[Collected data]
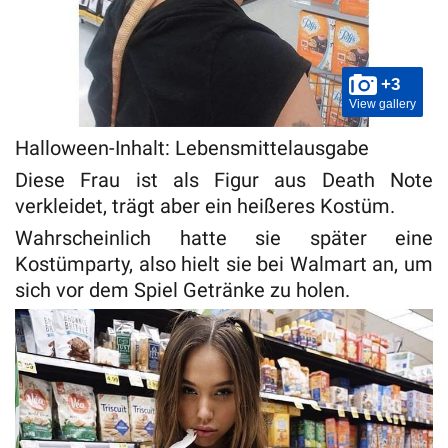
+3
View gallery
Halloween-Inhalt: Lebensmittelausgabe
Diese Frau ist als Figur aus Death Note
verkleidet, trägt aber ein heißeres Kostüm.
Wahrscheinlich hatte sie später eine
Kostümparty, also hielt sie bei Walmart an, um
sich vor dem Spiel Getränke zu holen.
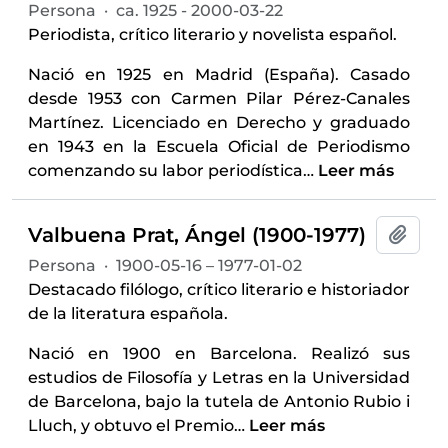
Persona
·
ca. 1925 - 2000-03-22
Periodista, crítico literario y novelista español.
Nació en 1925 en Madrid (España). Casado
desde 1953 con Carmen Pilar Pérez-Canales
Martínez. Licenciado en Derecho y graduado
en 1943 en la Escuela Oficial de Periodismo
comenzando su labor periodística
…
Leer más
Valbuena Prat, Ángel (1900-1977)
Añadi
Persona
·
1900-05-16 – 1977-01-02
Destacado filólogo, crítico literario e historiador
de la literatura española.
Nació en 1900 en Barcelona. Realizó sus
estudios de Filosofía y Letras en la Universidad
de Barcelona, bajo la tutela de Antonio Rubio i
Lluch, y obtuvo el Premio
…
Leer más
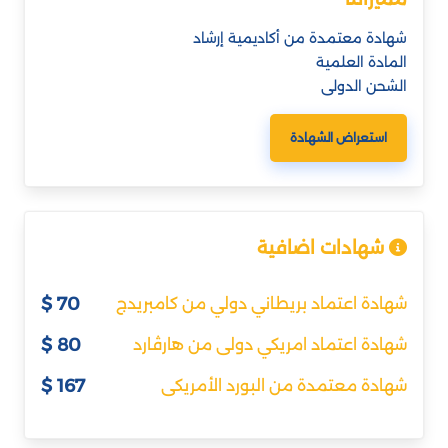
شهادة معتمدة من أكاديمية إرشاد
المادة العلمية
الشحن الدولى
استعراض الشهادة
شهادات اضافية
70 $
شهادة اعتماد بريطاني دولي من كامبريدج
80 $
شهادة اعتماد امريكي دولى من هارڤارد
167 $
شهادة معتمدة من البورد الأمريكى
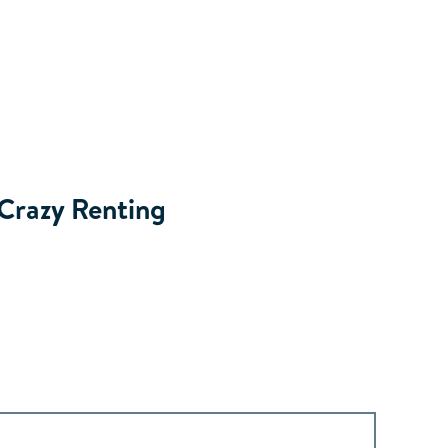
Crazy Renting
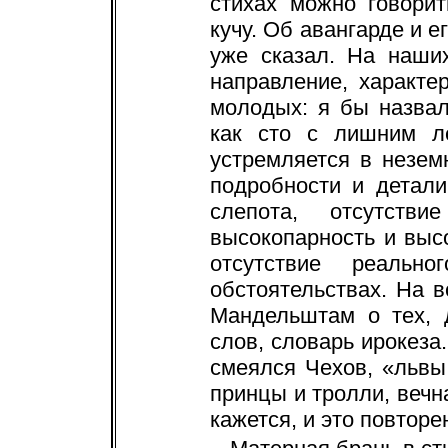
стихах можно говорит
кучу. Об авангарде и 
уже сказал. На наши
направление, характе
молодых: я бы назвал
как сто с лишним ле
устремляется в незем
подробности и детали
слепота, отсутстви
высокопарность и выс
отсутствие реальн
обстоятельствах. На 
Мандельштам о тех, 
слов, словарь ирокеза.
смеялся Чехов, «львы
принцы и тролли, веч
кажется, и это повторе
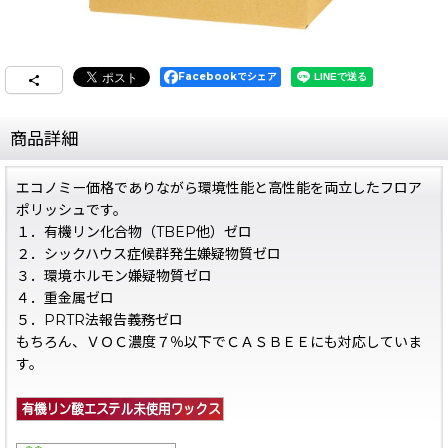
Facebookでシェア
商品詳細
エコノミー価格でありながら環境性能と高性能を両立したフロア
ポリッシュです。
１．有機リン化合物（TBEP他）ゼロ
２．シックハウス症候群発生嫌疑物質ゼロ
３．環境ホルモン嫌疑物質ゼロ
４．重金属ゼロ
５．PRTR法報告義務ゼロ
もちろん、ＶＯＣ濃度７％以下でＣＡＳＢＥＥにも対応していま
す。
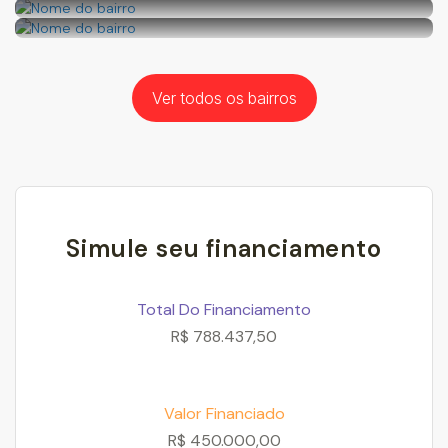
Nome do bairro
Nome do bairro
Nome do bairro
Ver todos os bairros
Simule seu financiamento
Total Do Financiamento
R$
788.437,50
Valor Financiado
R$
450.000,00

Required work: The output is the lines from the start of the data above through the line containing "Valbuena Prat, Ángel (1900-1977)", unchanged, with any picture left out.

Answer:
+3
View gallery
Halloween-Inhalt: Lebensmittelausgabe
Diese Frau ist als Figur aus Death Note
verkleidet, trägt aber ein heißeres Kostüm.
Wahrscheinlich hatte sie später eine
Kostümparty, also hielt sie bei Walmart an, um
sich vor dem Spiel Getränke zu holen.
Persona
·
ca. 1925 - 2000-03-22
Periodista, crítico literario y novelista español.
Nació en 1925 en Madrid (España). Casado
desde 1953 con Carmen Pilar Pérez-Canales
Martínez. Licenciado en Derecho y graduado
en 1943 en la Escuela Oficial de Periodismo
comenzando su labor periodística
…
Leer más
Valbuena Prat, Ángel (1900-1977)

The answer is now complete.